Over the duration of the contract of a biomass power facility selected to satisfy the mandate in subdivision 5, fuel sources that are not biomass may be used to satisfy up to 25 percent of the fuel requirements of a biomass power facility selected to satisfy the biomass power mandate in subdivision 5, except that agricultural crop wastes, such as oat hulls, may be used to satisfy more than 25 percent of the fuel requirements of a power facility selected to satisfy the biomass power mandate in subdivision 5 if the wastes are co-fired with the fuel authorized for the facility. A biomass power facility selected to satisfy the mandate in subdivision 5 also may use fuel sources that are not biomass during any period when biomass fuel sources are not reasonably available to the facility due to any circumstances constituting an act of God. Fuel sources that are not biomass used during such a period of biomass fuel source unavailability shall not be counted toward the 25 percent exemption provided in this subdivision. For purposes of this subdivision, "act of God" means any natural disaster or other natural phenomenon of an exceptional, inevitable, or irresistible character, including, but not limited to, flood, fire, drought, earthquake, and crop failure resulting from climatic conditions, infestation, or disease.

Subd. 4.

Financial viability.

A biomass project developer must demonstrate to the public utility evidence of sufficient financial viability necessary for the construction and operation of the biomass project.

Subd. 5.

Mandate.

(a) A public utility, as defined in section 216B.02, subdivision 4, that operates a nuclear-powered electric generating plant within this state must construct and operate, purchase, or contract to construct and operate (1) by December 31, 1998, 50 megawatts of electric energy installed capacity generated by farm-grown closed-loop biomass scheduled to be operational by December 31, 2001; and (2) by December 31, 1998, an additional 75 megawatts of installed capacity so generated scheduled to be operational by December 31, 2002.

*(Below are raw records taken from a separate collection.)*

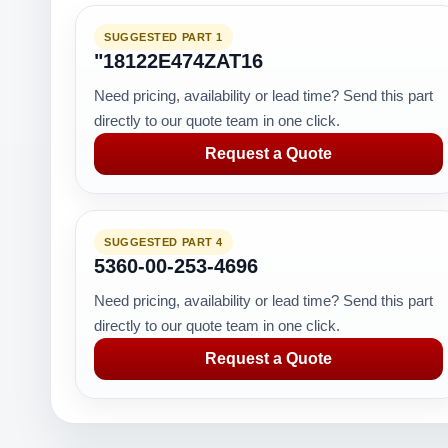
SUGGESTED PART 1
"18122E474ZAT16
Need pricing, availability or lead time? Send this part
directly to our quote team in one click.
Request a Quote
SUGGESTED PART 4
5360-00-253-4696
Need pricing, availability or lead time? Send this part
directly to our quote team in one click.
Request a Quote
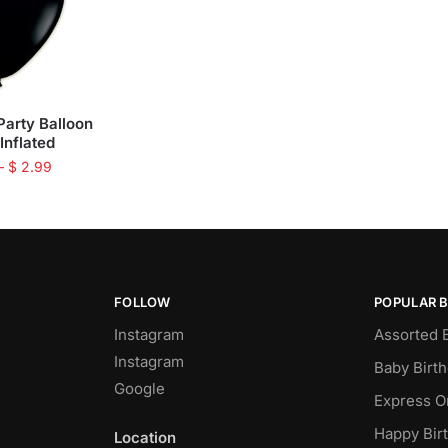
Party Balloon
 Inflated
–
$
2.99
FOLLOW
POPULAR 
Instagram
Assorted 
Instagram
Baby Birt
Google
Express O
Happy Bir
Location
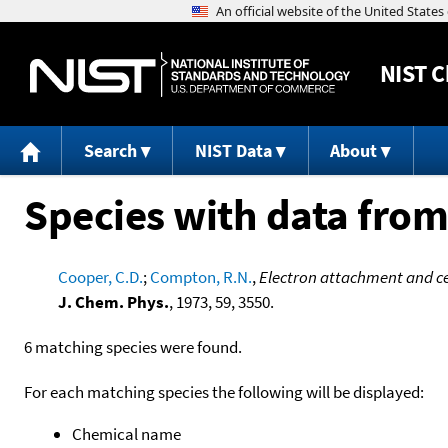
NIST
C
Search
NIST Data
About
Species with data from
Cooper, C.D.
;
Compton, R.N.
,
Electron attachment and ces
J. Chem. Phys.
, 1973, 59, 3550.
6 matching species were found.
For each matching species the following will be displayed:
Chemical name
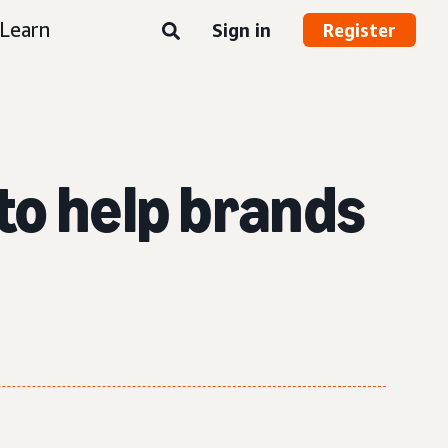
Learn
Sign in
Register
to help brands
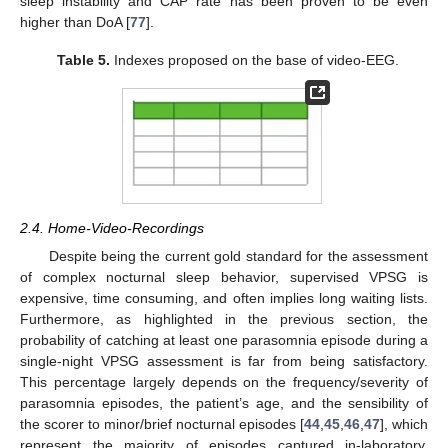
sleep instability and CAP rate has been proven to be even
higher than DoA [
77
].
Table 5.
Indexes proposed on the base of video-EEG.
2.4. Home-Video-Recordings
Despite being the current gold standard for the assessment
of complex nocturnal sleep behavior, supervised VPSG is
expensive, time consuming, and often implies long waiting lists.
Furthermore, as highlighted in the previous section, the
probability of catching at least one parasomnia episode during a
single-night VPSG assessment is far from being satisfactory.
This percentage largely depends on the frequency/severity of
parasomnia episodes, the patient’s age, and the sensibility of
the scorer to minor/brief nocturnal episodes [
44
,
45
,
46
,
47
], which
represent the majority of episodes captured in-laboratory.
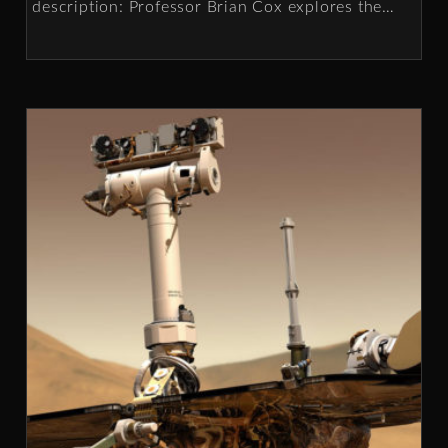
description: Professor Brian Cox explores the
…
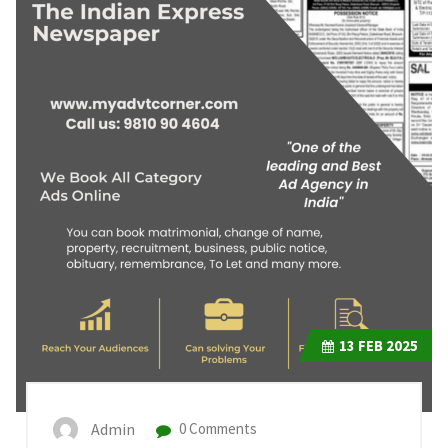
13
FEB 2025
Admin
0 Comments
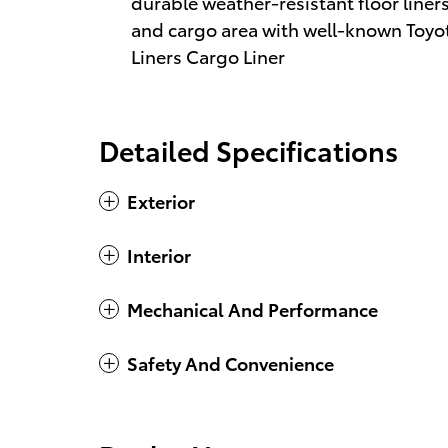
durable weather-resistant floor liners
and cargo area with well-known Toyota
Liners Cargo Liner
Detailed Specifications
Exterior
Interior
Mechanical And Performance
Safety And Convenience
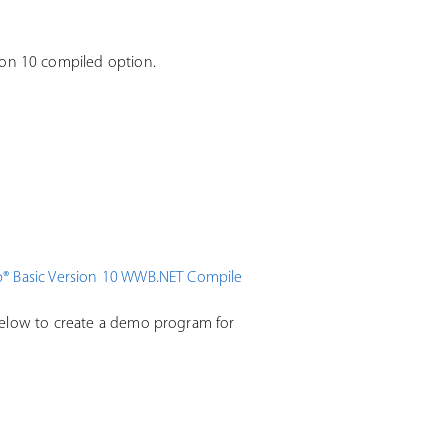
on 10 compiled option.
® Basic Version 10 WWB.NET Compile
below to create a demo program for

(b) Of the 125 megawatts of biomass electricity installed capacity required under this subdivision, no more than 55 megawatts of this capacity may be provided by a facility that uses poultry litter as its primary fuel source and any such facility:

(1) need not use biomass that complies with the definition in subdivision 1;

(2) must enter into a contract with the public utility for such capacity, that has an average purchase price per megawatt hour over the life of the contract that is equal to or less than the average purchase price per megawatt hour over the life of the contract in contracts approved by the Public Utilities Commission before April 1, 2000, to satisfy the mandate of this section, and file that contract with the Public Utilities Commission prior to September 1, 2000; and

(3) must schedule such capacity to be operational by December 31, 2002.

(c) Of the total 125 megawatts of biomass electric energy installed capacity required under this section, no more than 75 megawatts may be provided by a single project.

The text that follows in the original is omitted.